Today Current Affairs: 9th December 2021 for UPSC IAS exams, State PSC exams, SSC CGL, State SSC, RRB, Railways, Banking Exam & IBPS, etc
Additional Dose Of A Covid-19 Vaccine:
With the Omicron variant of Covid-19 spreading across the country, the need for a booster shot or an additional jab may feel more urgent than ever.
- An additional dose, originally called a third dose, is given to people with moderately or severely compromised immune systems to improve their response to the initial vaccine series.
- The term “third dose” was used to refer to additional doses for the two mRNA vaccines, but now the term is “additional dose” because those who received a Johnson & Johnson “one dose” vaccine may also be eligible for a dose based on their immune systems.

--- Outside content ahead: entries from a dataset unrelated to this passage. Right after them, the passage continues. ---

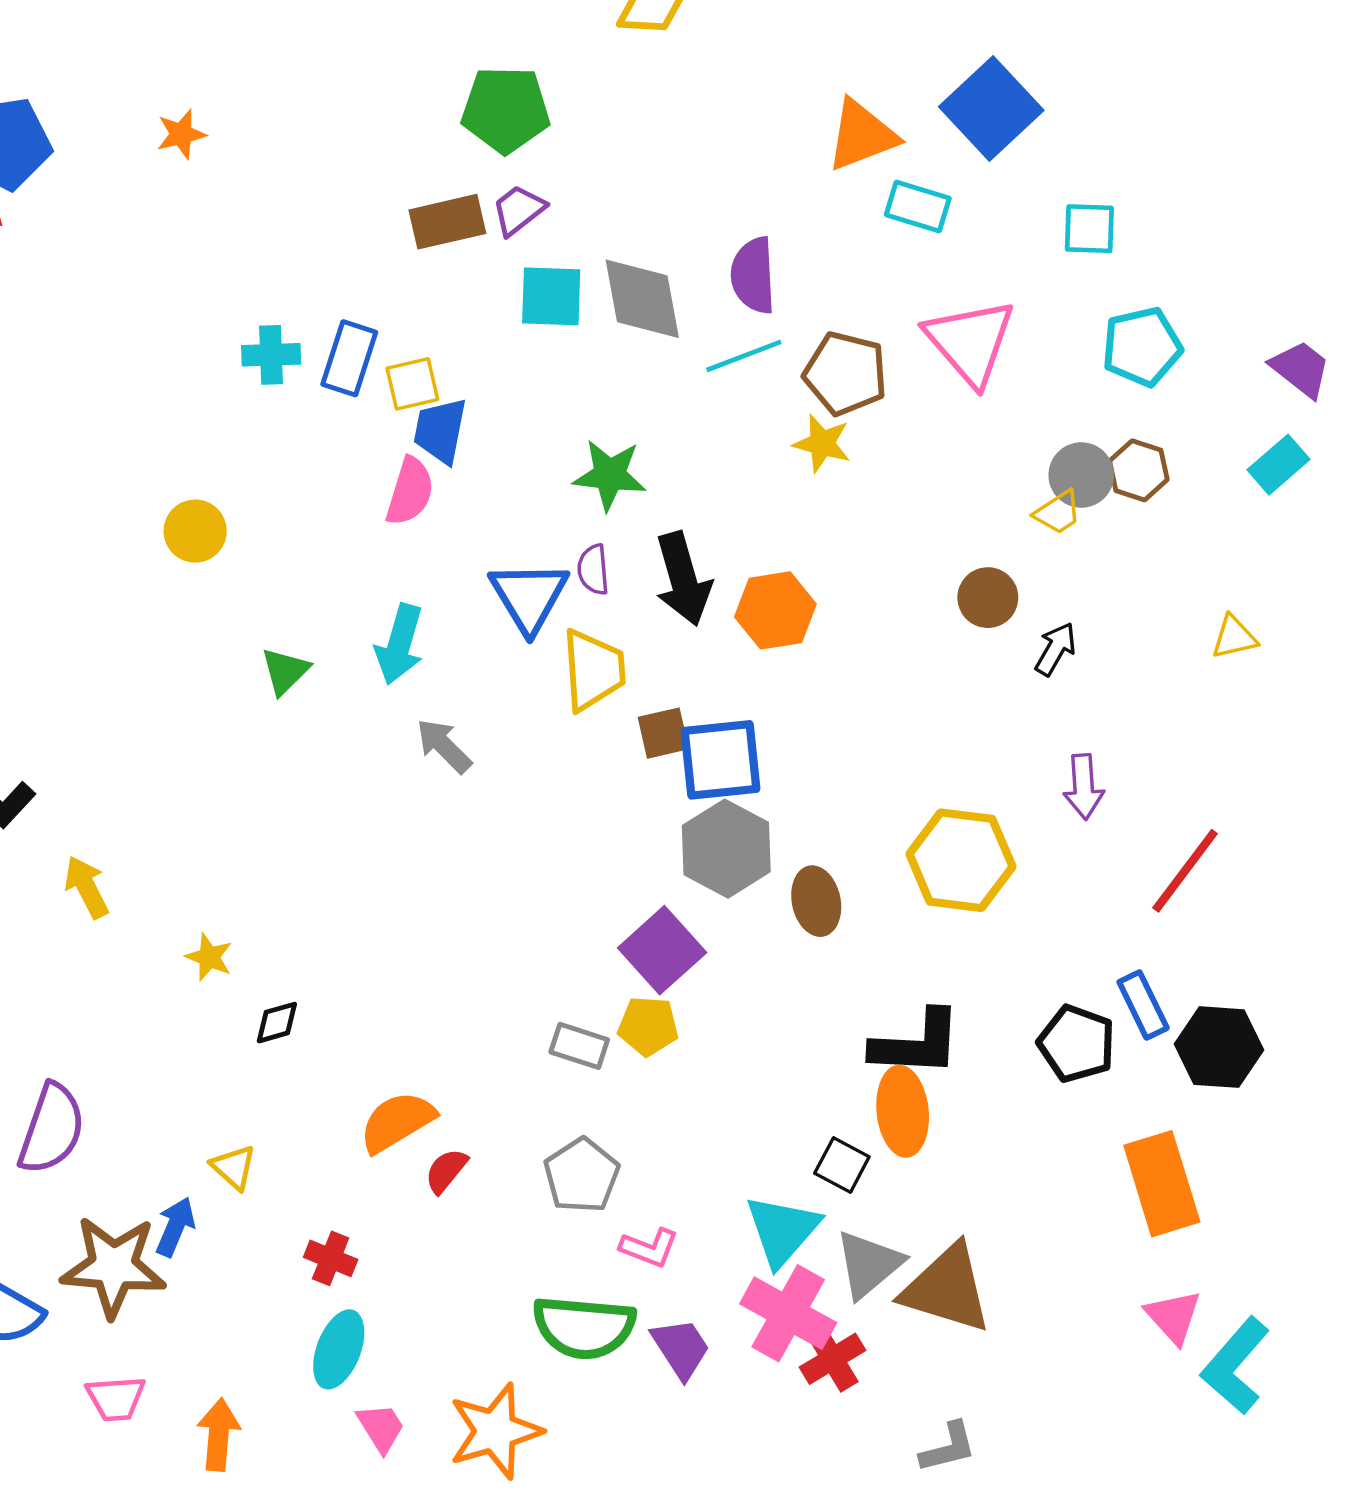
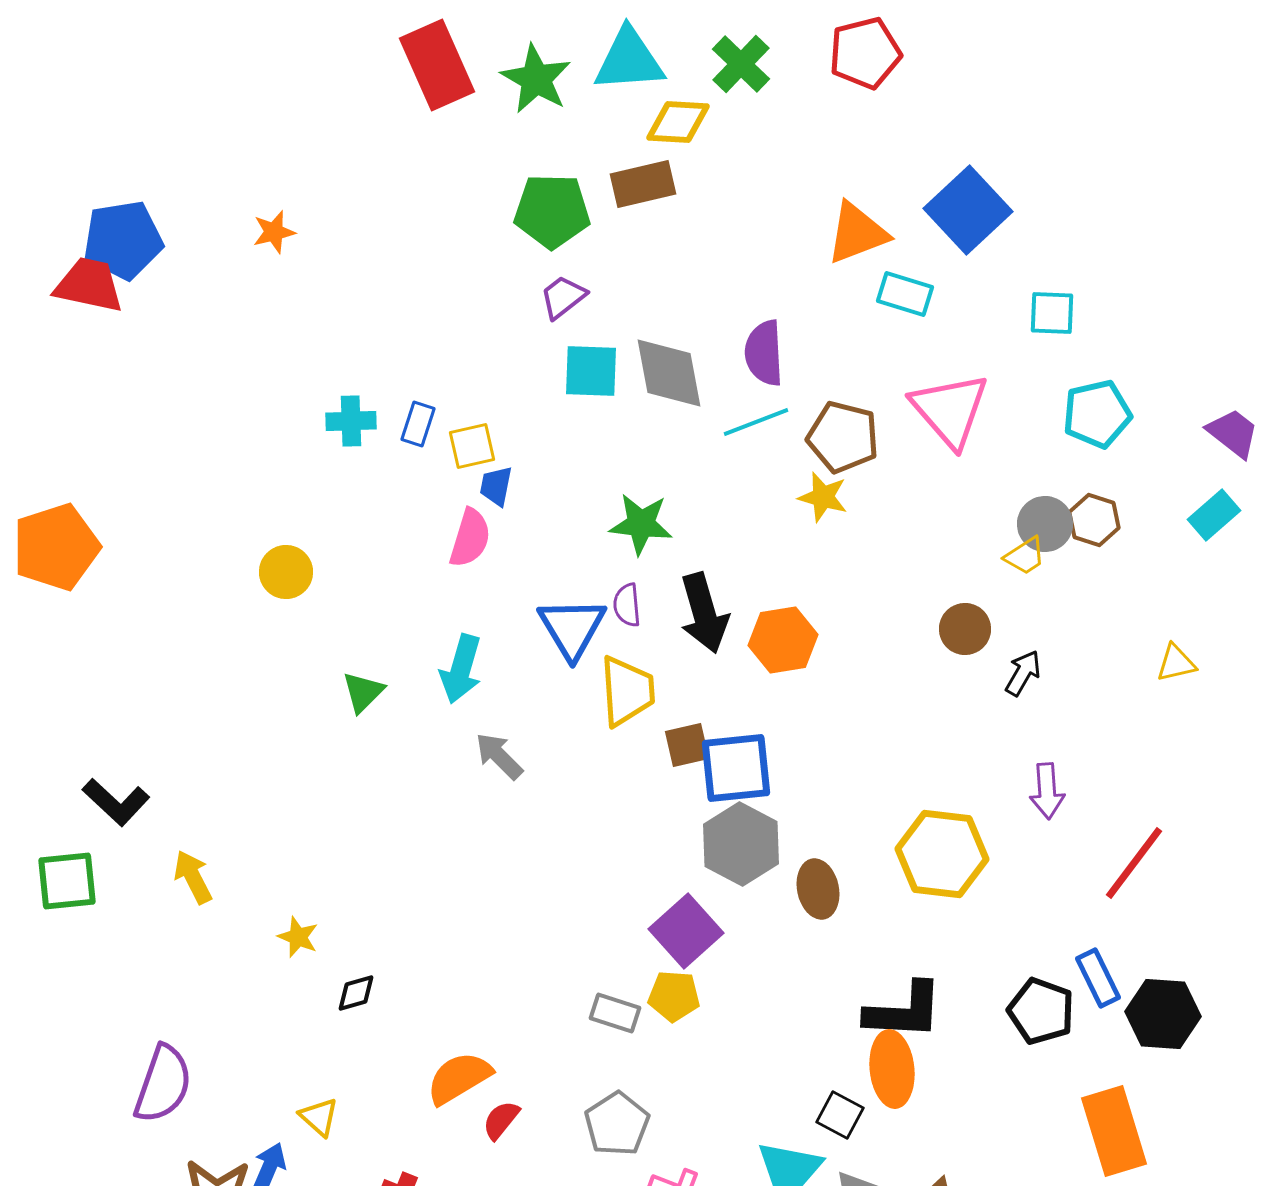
brown rectangle: (447, 222) -> (643, 184), moved
blue rectangle: (349, 358) -> (418, 424), size x0.7
blue trapezoid: (440, 431) -> (496, 486), size x0.7

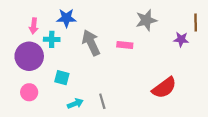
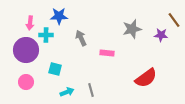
gray star: (146, 20) -> (132, 29), moved
brown line: (196, 22) -> (174, 20), turned -35
gray arrow: (91, 43) -> (81, 38), size x0.7
pink rectangle: (125, 45) -> (107, 53), moved

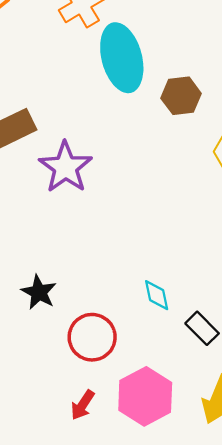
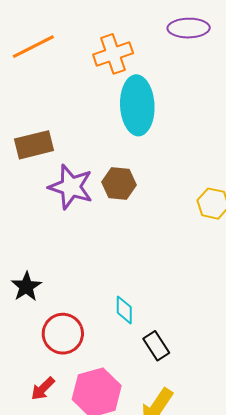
brown hexagon: (181, 96) -> (119, 183), moved
purple star: (65, 167) -> (71, 187), turned -30

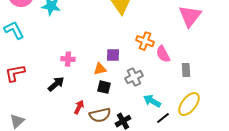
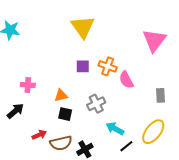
purple square: (113, 55) -> (83, 66), moved
gray rectangle: (186, 70) -> (161, 95), moved
red arrow: (79, 107) -> (39, 135), turned 40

- People with weakened immune systems might not develop enough immunity after vaccination with two doses of a vaccine. An additional dose, thus, might improve their protection against the novel coronavirus.
- A booster shot is nothing but a means of strengthening one’s immune system against a particular pathogen. It may be exactly the same original vaccine, in which case its goal is to increase the magnitude of protection by producing more antibodies.
- The booster shot is an additional dose after the protection provided by the original shot(s) has started to decrease over time.
Swadeshi Microprocessor Challenge:
Ministry of Electronics and Information Technology felicitated the winners of the ‘Swadeshi Microprocessor Challenge – Innovate Solutions for #AatmaNirbhar Bharat’ during AzadiKa Digital Mahotsav celebrations.
- On August 18, 2020, the Indian Ministry of Electronics and Information Technology (MeitY)launched the “Swadeshi Microprocessor Challenge” as part of their series of proactive, pre-emptive and graded measures taken to spur the technology led innovation ecosystem in the country and staying at the forefront of digital adoption.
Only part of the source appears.